12ème rencontre KELVOA - 19 janvier 2022 à distance

Des contextes apprenants : quand le lieu fait lien

Derrière les mots, de quelles initiatives parle-t-on ? Qu’en apprendre ? Peut-on les modéliser ? Entre tiers-lieux multiples et expériences coopératives territoriales, comment s’inspirer de ce foisonnement ? Et en percevoir les clés d’action.

L’intervention de Laurent Duclos

Laurent Duclos : sociologue et économiste du travail, DGEFP, Chercheur rattaché au laboratoire des Institutions et Dynamiques Historiques de l’Économie et de la Société (IDHES).

Entre apprenance et environnements apprenants : de quoi parle t-on ?

Quelques balises et extraits de l’intervention :

La référence à John Dewey : agency of doing

« Les choses sont l’expérience qu’on en fait » (Dewey, 1910). John Dewey parle du sujet comme d’un « agency of doing » qui, par son action, s’efforce à la fois de produire des transformations de la situation et de faire un lien entre son action et ses effets. En somme une sorte de mise en sens de son action (experimenting).
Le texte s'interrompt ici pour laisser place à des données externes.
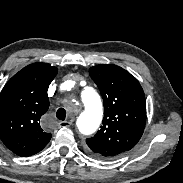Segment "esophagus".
Here are the masks:
<instances>
[{"instance_id":"1","label":"esophagus","mask_w":183,"mask_h":183,"mask_svg":"<svg viewBox=\"0 0 183 183\" xmlns=\"http://www.w3.org/2000/svg\"><path fill=\"white\" fill-rule=\"evenodd\" d=\"M72 124V121H61L59 123L60 127H69Z\"/></svg>"}]
</instances>
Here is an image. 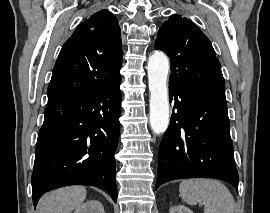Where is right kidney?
<instances>
[{
  "label": "right kidney",
  "mask_w": 270,
  "mask_h": 213,
  "mask_svg": "<svg viewBox=\"0 0 270 213\" xmlns=\"http://www.w3.org/2000/svg\"><path fill=\"white\" fill-rule=\"evenodd\" d=\"M74 213H105L101 202L90 200L76 208Z\"/></svg>",
  "instance_id": "obj_1"
}]
</instances>
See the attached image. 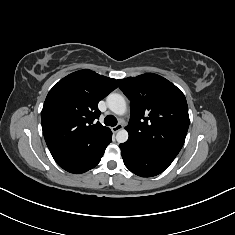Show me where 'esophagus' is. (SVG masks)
<instances>
[{"instance_id":"1","label":"esophagus","mask_w":235,"mask_h":235,"mask_svg":"<svg viewBox=\"0 0 235 235\" xmlns=\"http://www.w3.org/2000/svg\"><path fill=\"white\" fill-rule=\"evenodd\" d=\"M123 128V125L122 124H117L116 126H114L112 129H113V132H118L120 131L121 129Z\"/></svg>"}]
</instances>
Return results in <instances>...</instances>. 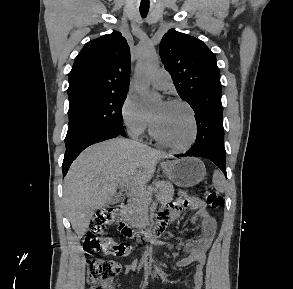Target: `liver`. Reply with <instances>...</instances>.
<instances>
[{
  "mask_svg": "<svg viewBox=\"0 0 293 289\" xmlns=\"http://www.w3.org/2000/svg\"><path fill=\"white\" fill-rule=\"evenodd\" d=\"M171 155L135 140L115 138L94 144L72 163L65 179L63 202L79 238L87 231L94 211L127 182L143 188L161 159Z\"/></svg>",
  "mask_w": 293,
  "mask_h": 289,
  "instance_id": "6515ba94",
  "label": "liver"
}]
</instances>
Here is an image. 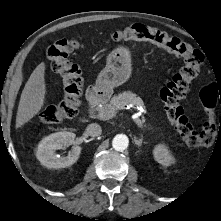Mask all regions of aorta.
<instances>
[{
    "label": "aorta",
    "instance_id": "aorta-1",
    "mask_svg": "<svg viewBox=\"0 0 221 221\" xmlns=\"http://www.w3.org/2000/svg\"><path fill=\"white\" fill-rule=\"evenodd\" d=\"M128 144V137L124 134H118L112 140V146L116 151H124L128 147Z\"/></svg>",
    "mask_w": 221,
    "mask_h": 221
}]
</instances>
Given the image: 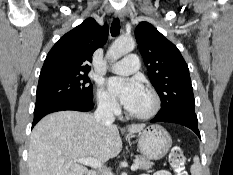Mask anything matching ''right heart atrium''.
I'll use <instances>...</instances> for the list:
<instances>
[{
	"instance_id": "right-heart-atrium-1",
	"label": "right heart atrium",
	"mask_w": 233,
	"mask_h": 175,
	"mask_svg": "<svg viewBox=\"0 0 233 175\" xmlns=\"http://www.w3.org/2000/svg\"><path fill=\"white\" fill-rule=\"evenodd\" d=\"M96 100L98 107L109 114H116L119 109L118 102L113 94L103 86H98L96 91Z\"/></svg>"
}]
</instances>
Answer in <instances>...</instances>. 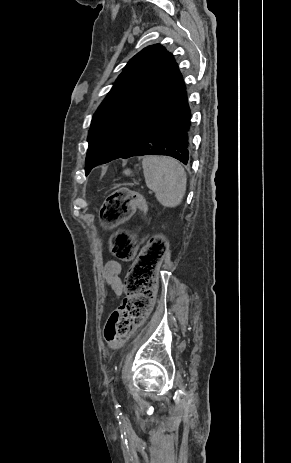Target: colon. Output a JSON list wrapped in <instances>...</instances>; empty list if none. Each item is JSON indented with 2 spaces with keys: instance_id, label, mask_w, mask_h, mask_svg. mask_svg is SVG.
<instances>
[{
  "instance_id": "colon-1",
  "label": "colon",
  "mask_w": 291,
  "mask_h": 463,
  "mask_svg": "<svg viewBox=\"0 0 291 463\" xmlns=\"http://www.w3.org/2000/svg\"><path fill=\"white\" fill-rule=\"evenodd\" d=\"M146 209L143 197L128 188L120 187L106 198L100 216L104 225L115 226L128 219L133 211ZM111 253L122 261H129L136 251V241L127 230H117L110 239ZM167 251L163 236L154 235L142 248L130 268L124 284L126 297L108 318L104 337L111 347L120 346L130 335L133 327L141 323L151 312L156 273Z\"/></svg>"
}]
</instances>
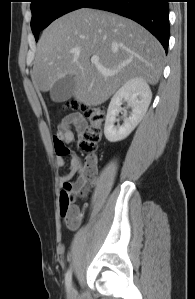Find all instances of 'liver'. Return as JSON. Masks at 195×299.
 I'll list each match as a JSON object with an SVG mask.
<instances>
[{"instance_id":"6515ba94","label":"liver","mask_w":195,"mask_h":299,"mask_svg":"<svg viewBox=\"0 0 195 299\" xmlns=\"http://www.w3.org/2000/svg\"><path fill=\"white\" fill-rule=\"evenodd\" d=\"M94 56L111 75L91 63ZM163 59L162 45L138 23L114 13L81 8L43 31L31 78L36 90L47 92L59 79L73 76L76 101L98 106L132 78L155 85Z\"/></svg>"}]
</instances>
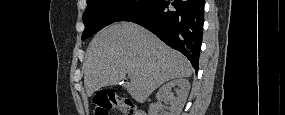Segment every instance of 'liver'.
I'll use <instances>...</instances> for the list:
<instances>
[{"label": "liver", "mask_w": 285, "mask_h": 115, "mask_svg": "<svg viewBox=\"0 0 285 115\" xmlns=\"http://www.w3.org/2000/svg\"><path fill=\"white\" fill-rule=\"evenodd\" d=\"M84 67L88 96L102 87L118 84L128 73L130 82L124 88L140 103L164 82L190 77L193 72L180 52L130 22L112 24L100 31L89 44Z\"/></svg>", "instance_id": "1"}]
</instances>
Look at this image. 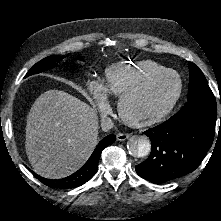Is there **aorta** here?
<instances>
[{"label": "aorta", "mask_w": 221, "mask_h": 221, "mask_svg": "<svg viewBox=\"0 0 221 221\" xmlns=\"http://www.w3.org/2000/svg\"><path fill=\"white\" fill-rule=\"evenodd\" d=\"M127 149L133 157L142 158L151 150V142L146 136L132 137L128 140Z\"/></svg>", "instance_id": "762f6f07"}]
</instances>
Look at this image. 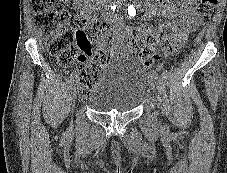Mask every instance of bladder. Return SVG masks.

« When an activity is continued into the undergoing of its consequences, when the change made by action is reflected upon into a change made into us, the flux is loaded with significance (Dewey, 1916/1973, p. 495).”
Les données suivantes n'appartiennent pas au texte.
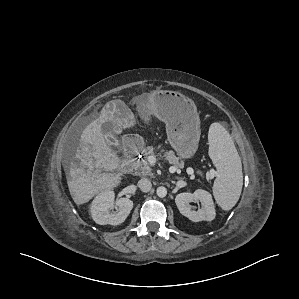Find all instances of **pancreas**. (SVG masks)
Listing matches in <instances>:
<instances>
[{"label":"pancreas","mask_w":299,"mask_h":299,"mask_svg":"<svg viewBox=\"0 0 299 299\" xmlns=\"http://www.w3.org/2000/svg\"><path fill=\"white\" fill-rule=\"evenodd\" d=\"M162 150L161 153H159L160 157H165V160H167L170 164H173L176 168H182L184 166V162L179 159V157L175 156L173 151H166L164 152ZM156 151L153 147H148L144 150V159L136 161L134 164L135 174L136 175H142V176H151L152 170L150 167V163L148 162L149 156H155Z\"/></svg>","instance_id":"1"}]
</instances>
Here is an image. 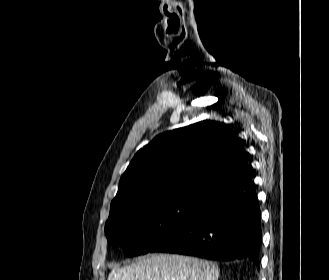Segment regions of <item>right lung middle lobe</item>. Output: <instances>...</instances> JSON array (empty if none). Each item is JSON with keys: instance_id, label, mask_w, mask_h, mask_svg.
I'll use <instances>...</instances> for the list:
<instances>
[{"instance_id": "obj_1", "label": "right lung middle lobe", "mask_w": 329, "mask_h": 280, "mask_svg": "<svg viewBox=\"0 0 329 280\" xmlns=\"http://www.w3.org/2000/svg\"><path fill=\"white\" fill-rule=\"evenodd\" d=\"M200 200L192 196L157 197L111 205L105 225L108 243L120 246L130 257L146 254L171 236Z\"/></svg>"}]
</instances>
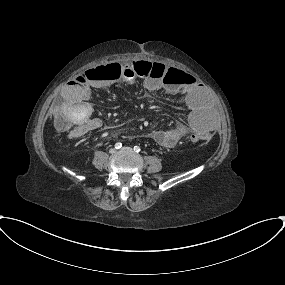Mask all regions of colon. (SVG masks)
<instances>
[{
  "instance_id": "colon-1",
  "label": "colon",
  "mask_w": 285,
  "mask_h": 285,
  "mask_svg": "<svg viewBox=\"0 0 285 285\" xmlns=\"http://www.w3.org/2000/svg\"><path fill=\"white\" fill-rule=\"evenodd\" d=\"M107 70H112L122 76H136L143 79H156L162 81L167 86H176L186 83L190 77L183 71L167 68L160 63H152L144 60L133 61L127 65L113 63L108 65ZM103 70H87L82 73L86 79H100L103 77ZM56 125L62 132L69 133L75 129L70 116L65 112H59L56 116ZM210 139L207 133H193L189 140L192 142H207Z\"/></svg>"
}]
</instances>
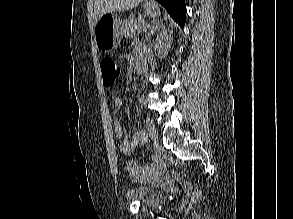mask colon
Returning <instances> with one entry per match:
<instances>
[{
    "instance_id": "obj_1",
    "label": "colon",
    "mask_w": 293,
    "mask_h": 219,
    "mask_svg": "<svg viewBox=\"0 0 293 219\" xmlns=\"http://www.w3.org/2000/svg\"><path fill=\"white\" fill-rule=\"evenodd\" d=\"M103 83L105 86H112L117 77L119 76L120 69L117 61L111 56H104L100 62ZM148 139L145 138L142 144L147 143ZM126 169L132 173L135 172V163L132 160L126 162Z\"/></svg>"
}]
</instances>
L’importance de l’agencement

« L’opposition historique et formelle entre une apprenance qui mettrait la personne au centre (ses besoins, sa capacité à agir, son sentiment d’efficacité personnelle) et la formation qui viserait à l’instruire (transmission, centration sur le savoir) peut nous amener à rater quelque chose : la prise en compte du milieu qui y est associé :  c’est là où apparaît un concept central : celui d’agencement. »

Alors comment agencer la situation de sorte qu’une personne puisse vouloir apprendre, apprendre à partager ?

La question du contexte versus de l’environnement

Voir la lecture de John Dewey  par Joëlle ZASK,  « Situation ou contexte ? Une lecture de Dewey. », Revue internationale de philosophie 2008/3 (n° 245), p. 313-328. Mais on peut également se référer à : Quéré Louis, « La situation toujours négligée ? », Réseaux, volume 15, n°85, 1997, p. 163-192.

Selon Joëlle ZASK :

  • Un environnement est constitué par l’ensemble des conditions qui interviennent dans le développement des capacités de l’individu au titre de moyen ou de ressources ;
  • Un milieu entoure l’individu mais n’est pas défini de sorte à inclure les modifications qu’un individu ou un groupe peut lui faire subir sous la forme d’une action réciproque. A l’instar du contexte qui est un préalable, un déjà-là, auquel on doit s’ajuster / s’adapter / se conformer / se plier ; il est en quelque sorte immuable, en tous les cas, donné.

 

Des publics rétifs à nos dispositifs ?

Ces agencements sont problématiques à organiser notamment avec des publics qui ont eu de mauvaises expériences….ils sont restés à la porte…ce qu’on leur a proposé n’a pas fait résonance pour reprendre le concept développé par Hartmut Rosa. Et on sait qu’on ne peut pas les rencontrer dans des besoins préformés…on cherche à les amener ailleurs parce qu’ils se seraient égarés…on les incite à rejoindre nos dispositifs

Des victimes ? «Comment ces personnes peuvent-elles devenir autre chose par leur propre chemin » dit Isabelle Stengers.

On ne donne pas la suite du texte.